A multi-peak performance landscape for scale-biting in an adaptive radiation of pupfishes.

ABSTRACT

The physical interactions between organisms and their environment ultimately shape diversification rates, but the contributions of biomechanics to evolutionary divergence are frequently overlooked. Here we estimated a performance landscape for biting in an adaptive radiation of Cyprinodon pupfishes, including scale-biting and molluscivore specialists, and compared performance peaks to previous estimates of the fitness landscape in this system. We used high-speed video to film feeding strikes on gelatin cubes by scale-eater, molluscivore, generalist, and hybrid pupfishes and measured bite dimensions. We then measured five kinematic variables from 227 strikes using the SLEAP machine-learning model. We found a complex performance landscape with two distinct peaks best predicted gel-biting performance, corresponding to a significant nonlinear interaction between peak gape and peak jaw protrusion. Only scale-eaters and their hybrids were able to perform strikes within the highest performance peak, characterized by larger peak gapes and greater jaw protrusion. A performance valley separated this peak from a lower performance peak accessible to all species, characterized by smaller peak gapes and less jaw protrusion.
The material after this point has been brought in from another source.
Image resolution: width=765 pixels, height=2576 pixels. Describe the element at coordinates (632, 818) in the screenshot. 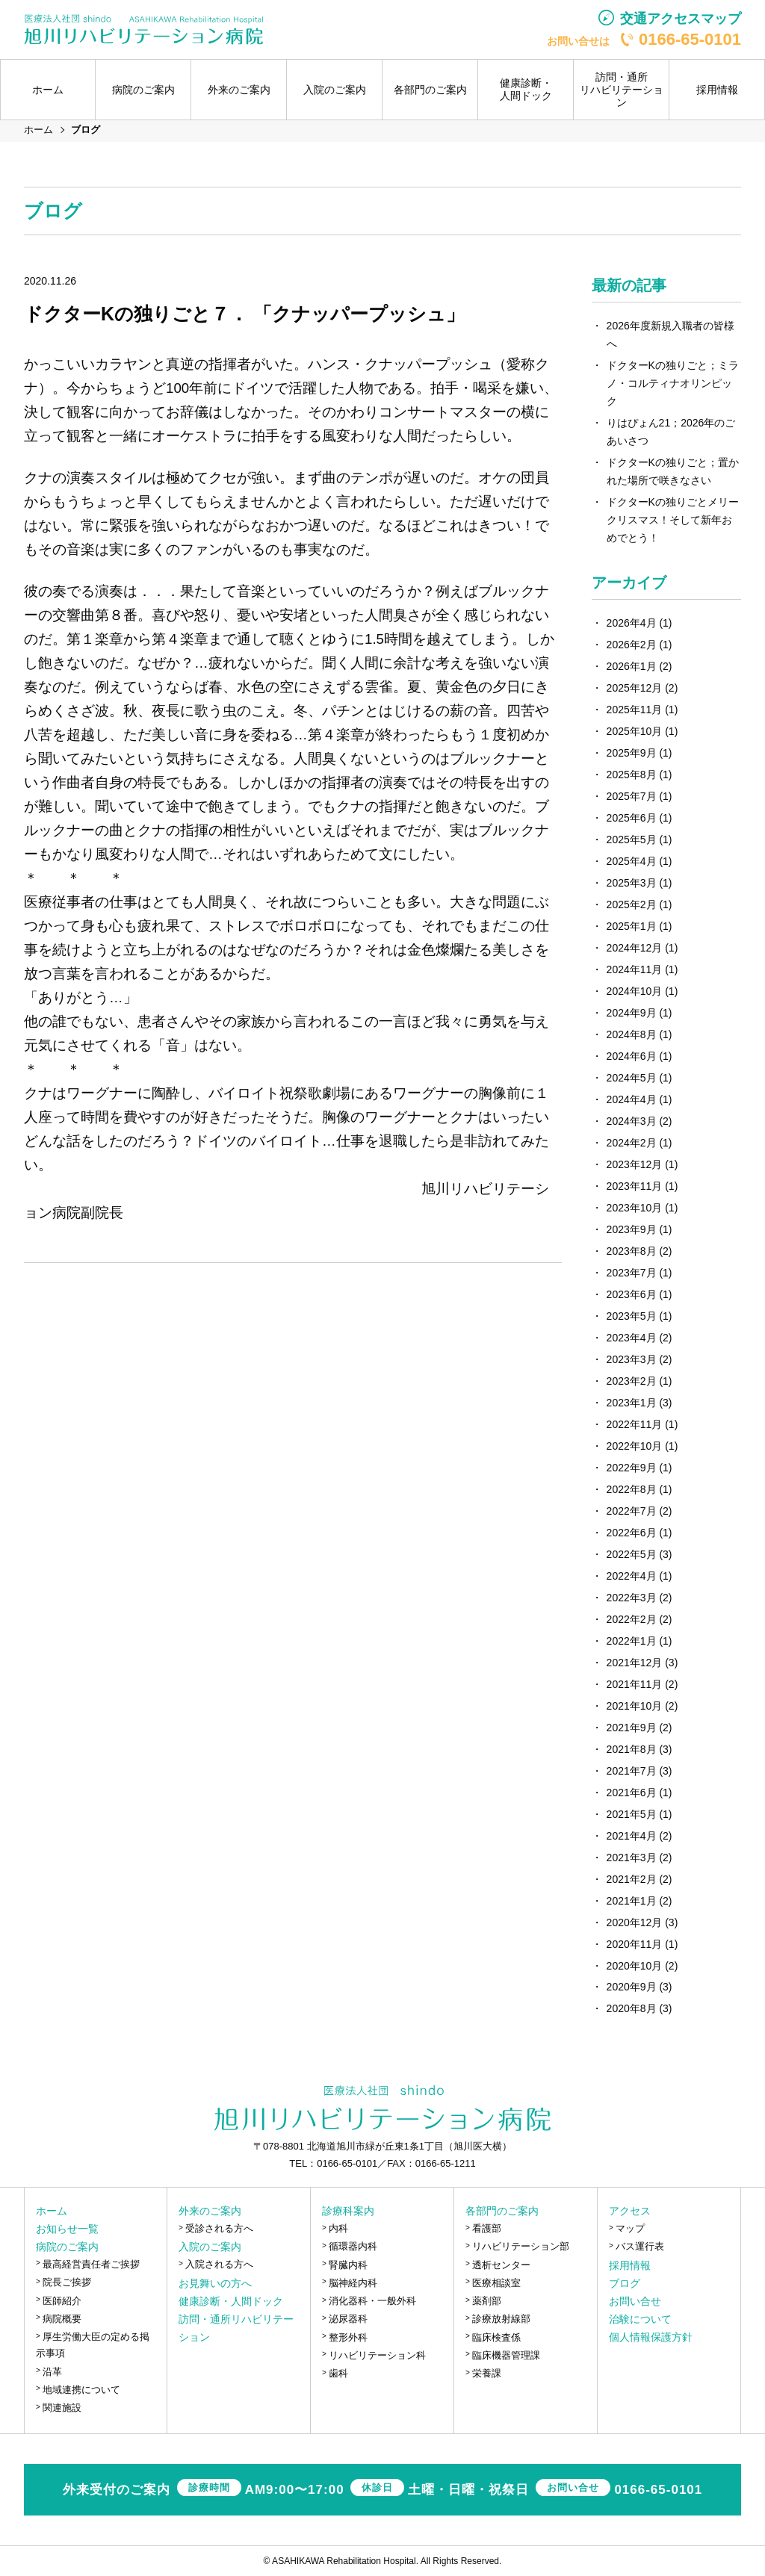

I see `2025年6月` at that location.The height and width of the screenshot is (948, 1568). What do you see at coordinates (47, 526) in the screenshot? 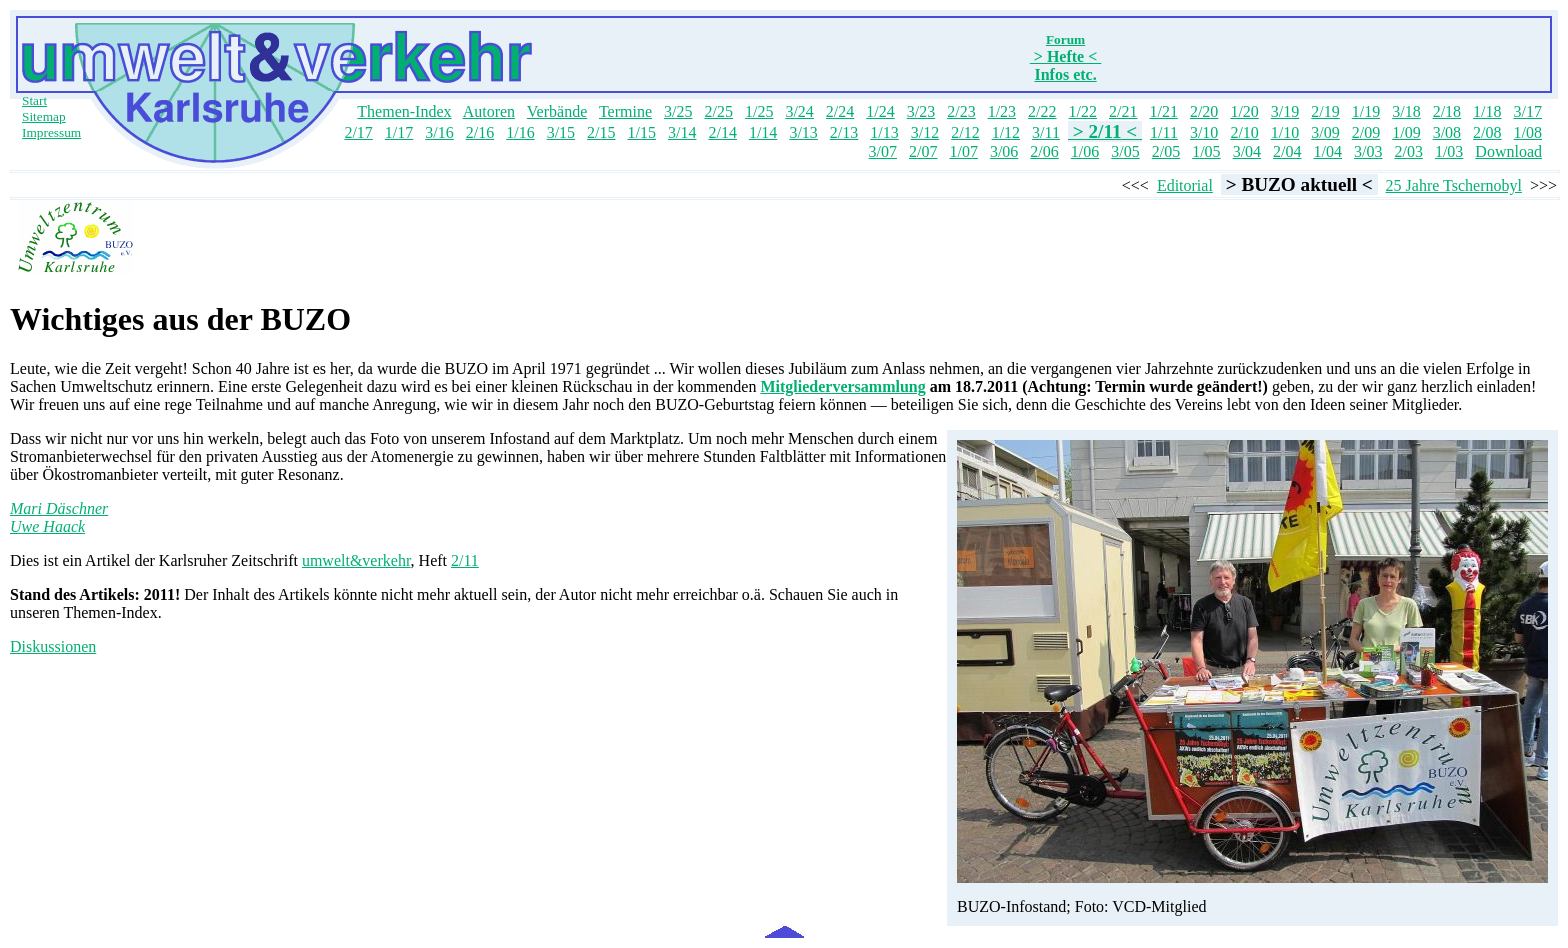
I see `Uwe Haack` at bounding box center [47, 526].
However, most individuals exhibited substantial variation in strike kinematics and species could not be reliably distinguished by their strikes, indicating many-to-many mapping of morphology to performance. The two performance peaks observed in lab were partially consistent with estimates of a two-peak fitness landscape measured in the wild, with the exception of the new performance peak for scale-eaters. We thus reveal a new bimodal nonlinear biomechanical model that connects morphology to performance to fitness in a sympatric radiation of trophic niche specialists.